Exercise details:
Within this listing, how many lines include the word "final"? Only the number should be given.

Data excerpts:
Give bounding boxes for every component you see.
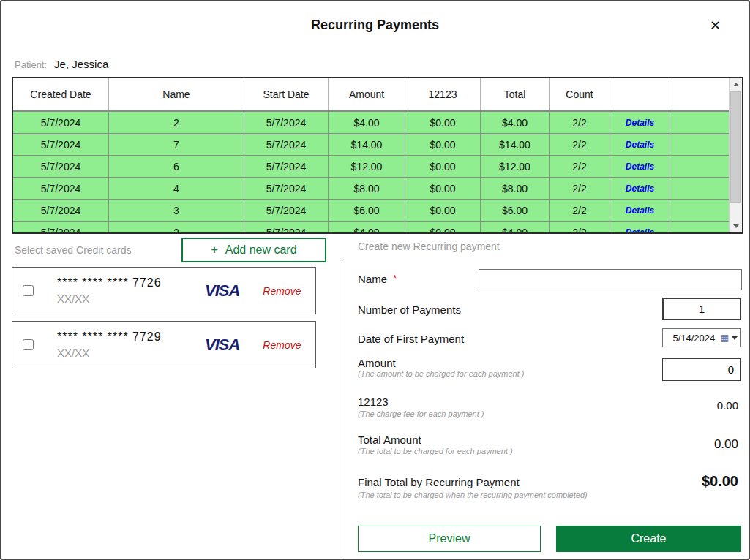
cell-fee: $0.00 bbox=[405, 156, 481, 177]
num-payments-input[interactable] bbox=[662, 298, 741, 320]
remove-card-link[interactable]: Remove bbox=[263, 285, 301, 297]
table-row[interactable]: 5/7/2024 4 5/7/2024 $8.00 $0.00 $8.00 2/… bbox=[13, 178, 729, 200]
details-link[interactable]: Details bbox=[626, 183, 654, 194]
cell-total: $6.00 bbox=[481, 200, 550, 221]
fee-value: 0.00 bbox=[717, 399, 738, 412]
table-row[interactable]: 5/7/2024 6 5/7/2024 $12.00 $0.00 $12.00 … bbox=[13, 156, 729, 178]
cell-total: $4.00 bbox=[481, 112, 550, 133]
cell-fee: $0.00 bbox=[405, 200, 481, 221]
card-number: **** **** **** 7726 bbox=[57, 276, 196, 290]
cell-fee: $0.00 bbox=[405, 178, 481, 199]
cell-spacer bbox=[670, 200, 729, 221]
cell-amount: $4.00 bbox=[329, 222, 405, 232]
total-amount-value: 0.00 bbox=[714, 437, 738, 452]
cell-count: 2/2 bbox=[550, 112, 610, 133]
details-link[interactable]: Details bbox=[626, 140, 654, 150]
cell-created-date: 5/7/2024 bbox=[13, 112, 109, 133]
cell-spacer bbox=[670, 134, 729, 155]
cell-total: $8.00 bbox=[481, 178, 550, 199]
visa-logo: VISA bbox=[205, 336, 239, 355]
cell-amount: $8.00 bbox=[329, 178, 405, 199]
recurring-payments-table: Created Date Name Start Date Amount 1212… bbox=[12, 77, 743, 234]
cell-fee: $0.00 bbox=[405, 222, 481, 232]
table-row[interactable]: 5/7/2024 2 5/7/2024 $4.00 $0.00 $4.00 2/… bbox=[13, 222, 729, 232]
cell-name: 4 bbox=[109, 178, 244, 199]
header-amount: Amount bbox=[329, 78, 405, 110]
final-total-note: (The total to be charged when the recurr… bbox=[358, 491, 588, 499]
amount-input[interactable] bbox=[662, 358, 741, 381]
add-card-label: Add new card bbox=[225, 243, 297, 257]
details-link[interactable]: Details bbox=[626, 162, 654, 172]
cell-start-date: 5/7/2024 bbox=[244, 200, 329, 221]
cell-created-date: 5/7/2024 bbox=[13, 222, 109, 232]
patient-row: Patient:Je, Jessica bbox=[15, 58, 108, 70]
table-row[interactable]: 5/7/2024 2 5/7/2024 $4.00 $0.00 $4.00 2/… bbox=[13, 112, 729, 134]
cell-spacer bbox=[670, 112, 729, 133]
cell-total: $4.00 bbox=[481, 222, 550, 232]
cell-amount: $6.00 bbox=[329, 200, 405, 221]
recurring-payments-dialog: Recurring Payments ✕ Patient:Je, Jessica… bbox=[0, 0, 750, 560]
chevron-down-icon bbox=[732, 336, 738, 340]
name-input[interactable] bbox=[479, 269, 742, 290]
table-row[interactable]: 5/7/2024 3 5/7/2024 $6.00 $0.00 $6.00 2/… bbox=[13, 200, 729, 222]
first-payment-date-label: Date of First Payment bbox=[358, 333, 464, 345]
card-checkbox[interactable] bbox=[23, 285, 34, 296]
cell-start-date: 5/7/2024 bbox=[244, 178, 329, 199]
cell-fee: $0.00 bbox=[405, 112, 481, 133]
cell-created-date: 5/7/2024 bbox=[13, 134, 109, 155]
cell-count: 2/2 bbox=[550, 200, 610, 221]
cell-name: 7 bbox=[109, 134, 244, 155]
cell-name: 2 bbox=[109, 222, 244, 232]
header-spacer bbox=[670, 78, 729, 110]
final-total-label: Final Total by Recurring Payment bbox=[358, 476, 520, 488]
page-title: Recurring Payments bbox=[1, 18, 749, 33]
details-link[interactable]: Details bbox=[626, 205, 654, 216]
cell-spacer bbox=[670, 222, 729, 232]
cell-start-date: 5/7/2024 bbox=[244, 222, 329, 232]
details-link[interactable]: Details bbox=[626, 118, 654, 128]
card-expiry: XX/XX bbox=[57, 347, 196, 359]
cell-count: 2/2 bbox=[550, 156, 610, 177]
cell-created-date: 5/7/2024 bbox=[13, 178, 109, 199]
scroll-down-icon[interactable] bbox=[730, 220, 742, 232]
table-scrollbar[interactable] bbox=[729, 78, 742, 232]
saved-card-item: **** **** **** 7726 XX/XX VISA Remove bbox=[12, 267, 316, 314]
cell-name: 3 bbox=[109, 200, 244, 221]
scrollbar-thumb[interactable] bbox=[730, 91, 741, 203]
patient-name: Je, Jessica bbox=[54, 58, 108, 70]
cell-count: 2/2 bbox=[550, 134, 610, 155]
cell-start-date: 5/7/2024 bbox=[244, 134, 329, 155]
scroll-up-icon[interactable] bbox=[730, 78, 742, 91]
first-payment-date-picker[interactable]: 5/14/2024 ▦ bbox=[662, 328, 741, 347]
close-icon[interactable]: ✕ bbox=[710, 18, 721, 33]
card-checkbox[interactable] bbox=[23, 339, 34, 350]
calendar-icon: ▦ bbox=[721, 333, 729, 342]
cell-amount: $14.00 bbox=[329, 134, 405, 155]
total-amount-label: Total Amount bbox=[358, 434, 421, 446]
cell-created-date: 5/7/2024 bbox=[13, 200, 109, 221]
create-section-label: Create new Recurring payment bbox=[358, 241, 500, 252]
patient-label: Patient: bbox=[15, 59, 47, 70]
fee-label: 12123 bbox=[358, 396, 389, 408]
amount-note: (The amount to be charged for each payme… bbox=[358, 369, 524, 378]
header-start-date: Start Date bbox=[244, 78, 329, 110]
visa-logo: VISA bbox=[205, 281, 239, 300]
saved-card-item: **** **** **** 7729 XX/XX VISA Remove bbox=[12, 321, 316, 368]
cell-amount: $4.00 bbox=[329, 112, 405, 133]
table-row[interactable]: 5/7/2024 7 5/7/2024 $14.00 $0.00 $14.00 … bbox=[13, 134, 729, 156]
header-created-date: Created Date bbox=[13, 78, 109, 110]
cell-count: 2/2 bbox=[550, 222, 610, 232]
add-new-card-button[interactable]: + Add new card bbox=[181, 238, 326, 262]
saved-cards-section-label: Select saved Credit cards bbox=[15, 244, 132, 256]
details-link[interactable]: Details bbox=[626, 227, 654, 233]
card-number: **** **** **** 7729 bbox=[57, 330, 196, 344]
preview-button[interactable]: Preview bbox=[358, 526, 541, 552]
header-count: Count bbox=[550, 78, 610, 110]
create-button[interactable]: Create bbox=[556, 526, 741, 552]
cell-amount: $12.00 bbox=[329, 156, 405, 177]
header-name: Name bbox=[109, 78, 244, 110]
section-divider bbox=[342, 259, 342, 560]
cell-start-date: 5/7/2024 bbox=[244, 112, 329, 133]
remove-card-link[interactable]: Remove bbox=[263, 339, 301, 351]
header-total: Total bbox=[481, 78, 550, 110]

Answer to the problem:
2